Seiya Suzuki hit a go-ahead, three-run home run in the eighth inning and Reese McGuire homered twice in his Chicago debut as the visiting Cubs scored eight unanswered runs to pull out an 11-8 victory over the Cincinnati Reds in the rubber match of their three-game series on Sunday afternoon.
Suzuki, who also doubled, finished 3-for-4 with two runs and three RBIs to become the major league RBI leader with 49.
Pete Crow-Armstrong had two hits and two RBIs and Nico Hoerner added a two-run double and two runs for Chicago, which won for the seventh time in nine games.

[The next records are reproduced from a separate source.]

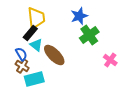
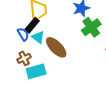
blue semicircle: (21, 54) -> (23, 34), moved
brown cross: (22, 66) -> (24, 58), turned 32

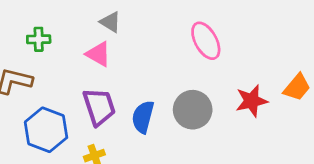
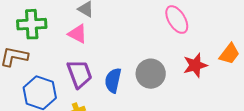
green cross: (39, 39) -> (32, 24), size x1.6
pink ellipse: (206, 41) -> (177, 20), moved

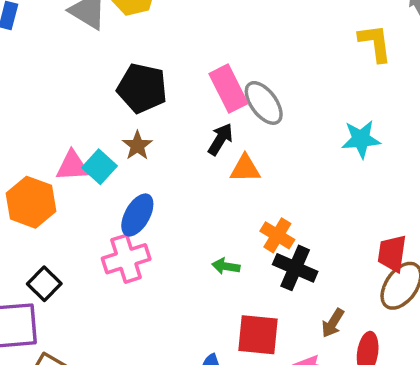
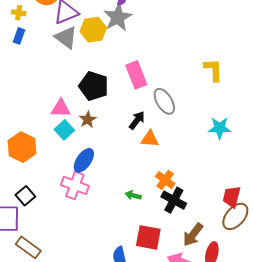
yellow L-shape: (375, 43) -> (213, 70), moved
pink rectangle: (228, 89) -> (136, 75), moved
pink triangle: (73, 166) -> (61, 108), moved
pink cross: (126, 259) -> (75, 185), turned 32
brown arrow: (333, 323) -> (193, 235), size x1.4

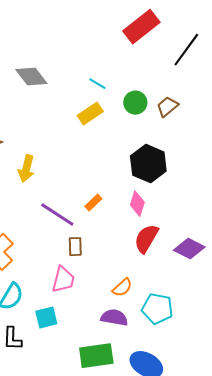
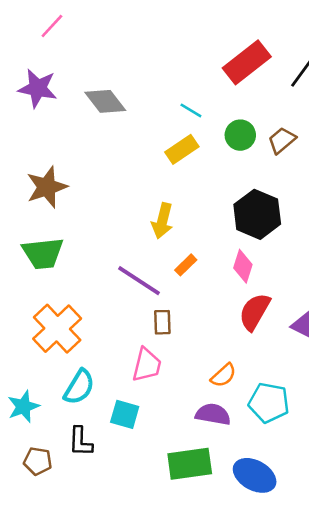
red rectangle: (141, 27) -> (247, 62), moved
yellow arrow: (26, 169) -> (162, 221), moved
cyan square: (46, 318) -> (125, 414), turned 30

McGuire, who had his contract selected from Triple-A Iowa earlier Sunday when Miguel Amaya went on the 10-day injured list with a left oblique strain, got the start when backup catcher Carson Kelly was scratched with an illness. It was the first multi-homer game of McGuire’s career as he became the first player since Jim Marshall in 1958 to hit two homers in his Cubs debut.
Drew Pomeranz (2-0) picked up the win with a scoreless inning of relief in the seventh. Daniel Palencia picked up his second save with a scoreless ninth.

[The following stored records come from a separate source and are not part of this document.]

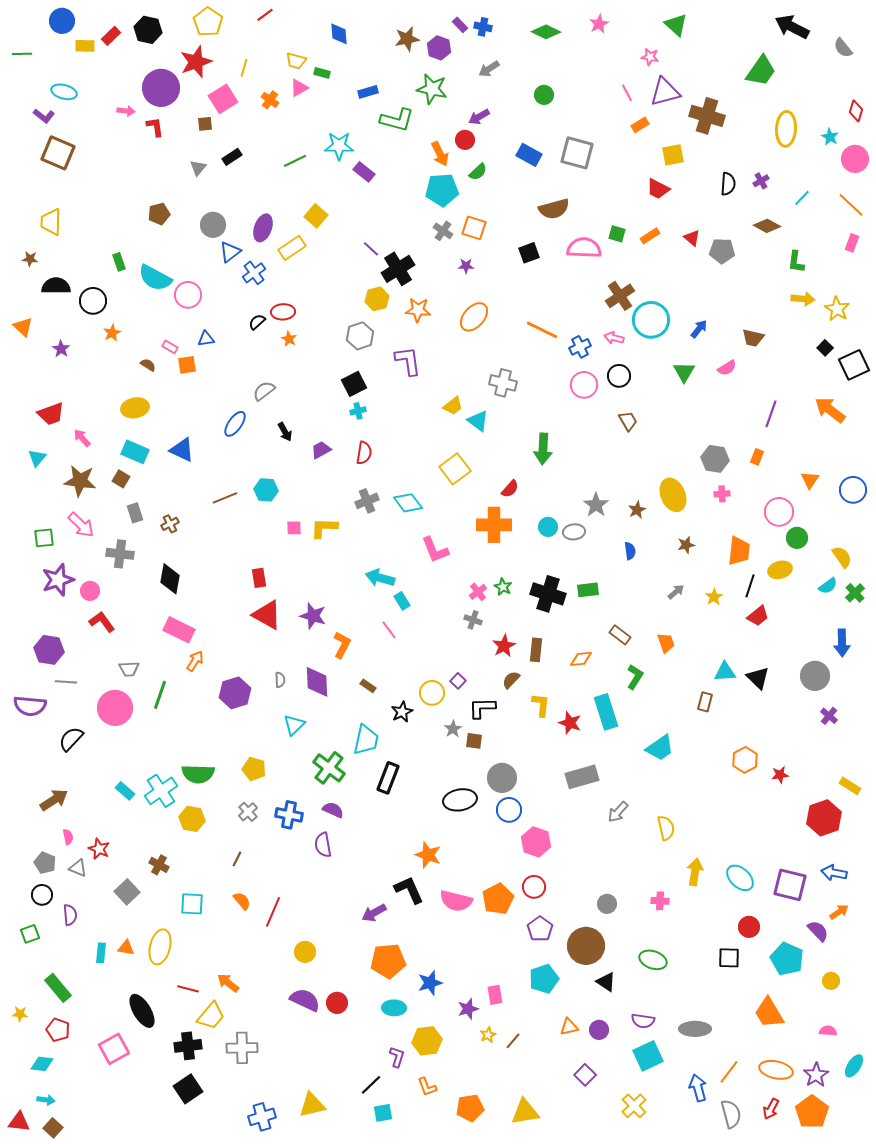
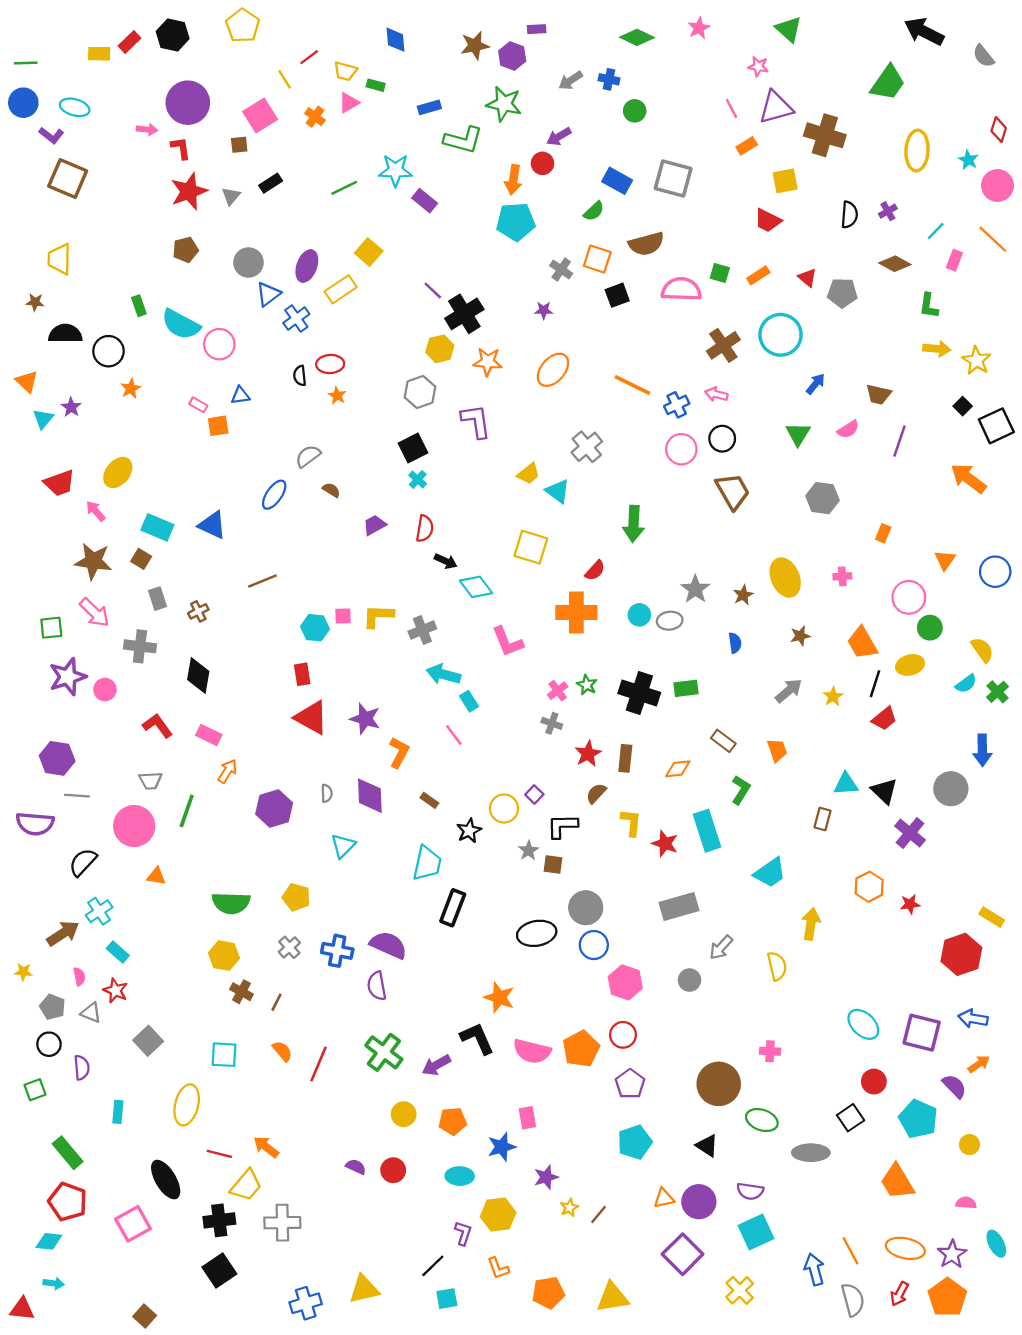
red line: (265, 15) -> (309, 57), moved
blue circle: (62, 21) -> (23, 103), moved
purple rectangle: (460, 25) -> (537, 29), turned -49
blue cross: (483, 27) -> (609, 79), moved
red star: (196, 62) -> (189, 191), moved
yellow line: (244, 68) -> (285, 79), turned -48
orange arrow: (440, 154) -> (513, 180), turned 35
green semicircle: (478, 172) -> (594, 211), moved
orange square: (474, 228) -> (597, 259), moved
gray cross: (443, 231) -> (561, 270), moved
pink rectangle: (852, 243) -> (954, 260), moved
cyan circle: (651, 320) -> (781, 335), moved
black semicircle: (257, 322) -> (300, 376), turned -54
brown semicircle: (148, 365) -> (331, 490), moved
gray cross: (503, 383) -> (587, 447), turned 36
yellow ellipse: (135, 408) -> (118, 473), moved, turned -40
cyan cross: (358, 411) -> (418, 480), turned -35
purple line: (771, 414) -> (900, 441), moved
brown trapezoid: (628, 421) -> (733, 491), size x1.6
black arrow: (285, 432) -> (446, 561), moved, turned -36
cyan triangle: (37, 458) -> (43, 419), moved
gray hexagon: (715, 459) -> (823, 498), moved
yellow square: (455, 469) -> (531, 547), turned -36
cyan hexagon: (266, 490) -> (315, 628), moved
gray cross: (367, 501) -> (422, 630), moved
orange trapezoid: (739, 551) -> (862, 643), turned 144
gray arrow: (676, 592) -> (789, 691), size x1.4
red L-shape: (102, 622) -> (157, 726), moved
pink rectangle: (179, 630) -> (209, 735), size x0.7
purple cross: (829, 716) -> (910, 833), moved, size x1.5
green cross: (329, 768) -> (384, 1052), moved
cyan rectangle: (125, 791) -> (118, 952), moved
cyan cross: (161, 791) -> (99, 911), moved, size x0.7
purple semicircle: (333, 810) -> (388, 945), size x1.5
brown cross: (159, 865) -> (241, 992), moved
yellow arrow: (695, 872) -> (811, 924), moved
gray circle: (607, 904) -> (690, 980), moved
brown circle: (586, 946) -> (719, 1084), moved
orange triangle: (126, 948) -> (156, 876), moved
yellow circle: (305, 952) -> (404, 1114), moved
black square: (729, 958) -> (851, 1118), turned -35
orange pentagon: (388, 961) -> (453, 1121), size x0.7
pink rectangle: (495, 995) -> (527, 1118), moved
purple semicircle: (305, 1000) -> (356, 1167), size x0.6
yellow star: (20, 1014) -> (23, 972), moved
gray ellipse: (695, 1029) -> (811, 1153), moved
red pentagon: (58, 1030) -> (68, 1202), size x1.4
purple circle: (599, 1030) -> (699, 1202), size x1.5
cyan ellipse: (854, 1066) -> (996, 1244), turned -60
orange line: (729, 1072) -> (851, 1251), turned -65
purple square: (585, 1075) -> (683, 1254), size x1.6
brown square: (53, 1128) -> (145, 1316), moved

Austin Hays went 2-for-4 with a triple, two runs scored and three RBIs for Cincinnati while Jose Trevino doubled, singled and drove in two runs. Elly De La Cruz, TJ Friedl and Matt McLain each added two hits for Cincinnati. Taylor Rogers (1-2), who gave up three runs on two hits and a walk without retiring a batter in the eighth, took the loss.
Chicago took a 2-0 lead in the first on a two-run single by Crow-Armstrong, his eighth and ninth RBIs in the three-game series.

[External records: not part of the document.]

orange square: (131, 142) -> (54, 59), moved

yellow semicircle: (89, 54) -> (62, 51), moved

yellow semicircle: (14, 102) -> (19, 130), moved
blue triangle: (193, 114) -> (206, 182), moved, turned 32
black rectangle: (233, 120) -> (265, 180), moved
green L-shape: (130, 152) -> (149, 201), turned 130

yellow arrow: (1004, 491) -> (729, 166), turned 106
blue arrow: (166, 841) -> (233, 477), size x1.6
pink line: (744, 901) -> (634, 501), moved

Cincinnati answered with four runs in its half of the first as Hays, Trevino and Will Benson each logged RBI singles. Trevino also scored on a wild pitch.
McGuire made it 4-3 in the second with a home run to right in his first at-bat as a Cub, a 372-foot drive just over Benson’s glove.
The Reds extended the lead to 8-3 in the fifth with four runs on five hits highlighted by a two-run triple into the left-field corner by Hays, an RBI double by Trevino and an run-scoring single by De La Cruz.
The Cubs made it 8-4 in the sixth when Hoerner, who had walked, scored on a wild pitch. Chicago narrowed the gap further with three runs in the seventh as Hoerner delivered the big blow: a two-run double that one-hopped the wall in left-center.
McGuire then tied it at 8-8 as he led off the eighth against Rogers with a home run down the right-field line.
Ian Happ followed with a walk and advanced to second on a single by Kyle Tucker. Right-handed reliever Luis Mey entered the game and Suzuki greeted him by blasting his 14th homer of the year to cap the comeback.